Anno Sjoerd Brandsma urodził się w 1881 r. w chłopskiej rodzinie we Fryzji. Spośród sześciorga dzieci w tej rodzinie pięcioro wstąpiło do zakonów. Anno Sjoerd wstąpił do zakonu karmelitów i przybrał imię Tytus. Po studiach oraz święceniach kapłańskich łączył pracę duchową i naukową oraz publicystyczną.
Mając 51 lat był jednym z twórców i pierwszym rektorem Uniwersytetu Katolickiego w Nijmegen. Był także aktywnym dziennikarzem, autorem licznych publikacji na łamach prasy katolickiej. W 1935 r. został ojcem duchowym Związku Dziennikarzy Katolickich w Holandii.
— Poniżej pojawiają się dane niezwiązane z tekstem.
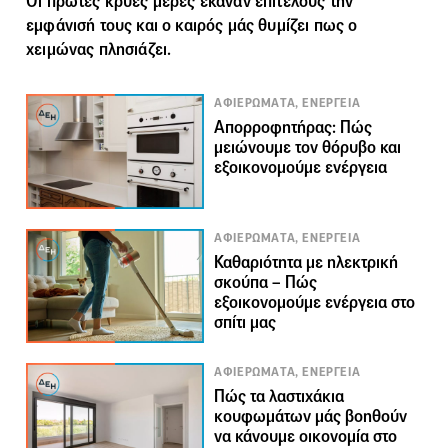
Οι πρώτες κρύες μέρες έκαναν επιτέλους την
εμφάνισή τους και ο καιρός μάς θυμίζει πως ο
χειμώνας πλησιάζει.
ΑΦΙΕΡΩΜΑΤΑ, ΕΝΕΡΓΕΙΑ
Aπορροφητήρας: Πώς
μειώνουμε τον θόρυβο και
εξοικονομούμε ενέργεια
ΑΦΙΕΡΩΜΑΤΑ, ΕΝΕΡΓΕΙΑ
Καθαριότητα με ηλεκτρική
σκούπα – Πώς
εξοικονομούμε ενέργεια στο
σπίτι μας
ΑΦΙΕΡΩΜΑΤΑ, ΕΝΕΡΓΕΙΑ
Πώς τα λαστιχάκια
κουφωμάτων μάς βοηθούν
να κάνουμε οικονομία στο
Jako jeden z pierwszych bezkompromisowo sprzeciwiał się hitleryzmowi. Bardzo wcześnie ostrzegał przed zagrożeniami narodowego socjalizmu, nazywając go „pogańską ideologią” oraz „czarną zarazą”. Ostro potępiał prześladowanie chrześcijan oraz Żydów, za co od holenderskich sympatyków hitleryzmu słyszał, że jest komunistą i przyjacielem Żydów.
Po zajęciu Holandii przez Niemcy w 1940 r. zakonnikom zabroniono sprawowania funkcji kierowniczych w prowadzonych przez nich szkołach. Otrzymywali tylko symboliczne zarobki, zabroniono im też przyjmowania dzieci żydowskich. Jako kierownik działającej nadal szkoły katolickiej o. Brandsma energicznie protestował przeciwko tym restrykcjom i przyjmował nowych uczniów.
Jego "duch sprzeciwu" uaktywnił się w listopadzie 1941 r., kiedy hitlerowcy wszczęli akcję przeciwko prasie katolickiej. Biskupi zaprotestowali, kiedy okupanci zażądali wprowadzenia nazistowskich komunikatów oraz materiałów propagandowych do mediów kościelnych. Osobą, która przekonywała, aby redaktorzy nie dali się złamać i pozostali wierni decyzjom biskupów, był o. Tytus.
Bł. Tytus Brandsma na "czarnej liście" nazistów
Za swoją postawę szybko znalazł się na "czarnej liście" nazistów. W styczniu 1942 r. został aresztowany w swoim klasztorze w Nijmegen, ponieważ reżim uważał go za „niebezpiecznego wroga sprawy narodowo-socjalistycznej”. Był przetrzymywany w różnych więzieniach, ostatnim z nich był obóz koncentracyjny w Dachau, gdzie po długich cierpieniach został zamordowany śmiertelnym zastrzykiem 26 lipca 1942 r. Oficjalnie jako przyczynę śmierci podano biegunkę.
W dniu, kiedy został zamordowany, we wszystkich kościołach Holandii odczytywany był list biskupów. Protestowali w nim przeciwko deportacji Żydów holenderskich do obozów śmierci. Naziści rozkazali
aresztowanie wszystkich katolików pochodzenia żydowskiego. Była to niedziela, a w czwartek aresztowana została późniejsza święta Edyta Stein i jej siostra Rosa, które wkrótce wywieziono do niemieckiego obozy zagłady Auschwitz.
O. Brandsmę wyniósł na ołtarze w 1985 r. papież Jan Paweł II. Był on pierwszym błogosławionym męczennikiem z obozu koncentracyjnego [o. Maksymilian Kolbe został beatyfikowany w 1971 r. jako wyznawca, dopiero kanonizowano go w 1982 r. jako męczennika - KAI]. Jego rodzimy zakon karmelitów czci go jako wzór prawdziwej miłości bliźniego oraz miłości nieprzyjaciół. Zawsze pamięta o nim jego rodzinna Holandia. W 2003 r. w Bolsward otwarto muzeum poświęcone jego życiu i działalności, w rok później jego wezwanie nadano kościołowi w Nijmegen.
Tytus Brandsma jest też pierwszym beatyfikowanym dziennikarzem. Od 1992 r. Międzynarodowa Katolicka Unia Prasy (Union Catholique Internationale de la Presse - UCIP) [do końca swojej działalności 2011 roku] przyznawała co trzy lata Nagrodę Mediów im. Tytusa Brandsmy. Pierwszym jej laureatem był dziennikarz z Gujany, Andrew Morrison; prowadzony przez niego tygodnik "The Catholic Standard" piętnował nadużywanie władzy przez rząd Gujany i z tego powodu narażony był na prześladowania. Wśród laureatów tej nagrody był m.in. przewodniczący Chorwackiego Towarzystwa Kulturalnego "Napredak" z Sarajewa, ks. Franjo Topić za zaangażowanie na rzecz pokoju i pojednania w Bośni-Hercegowinie.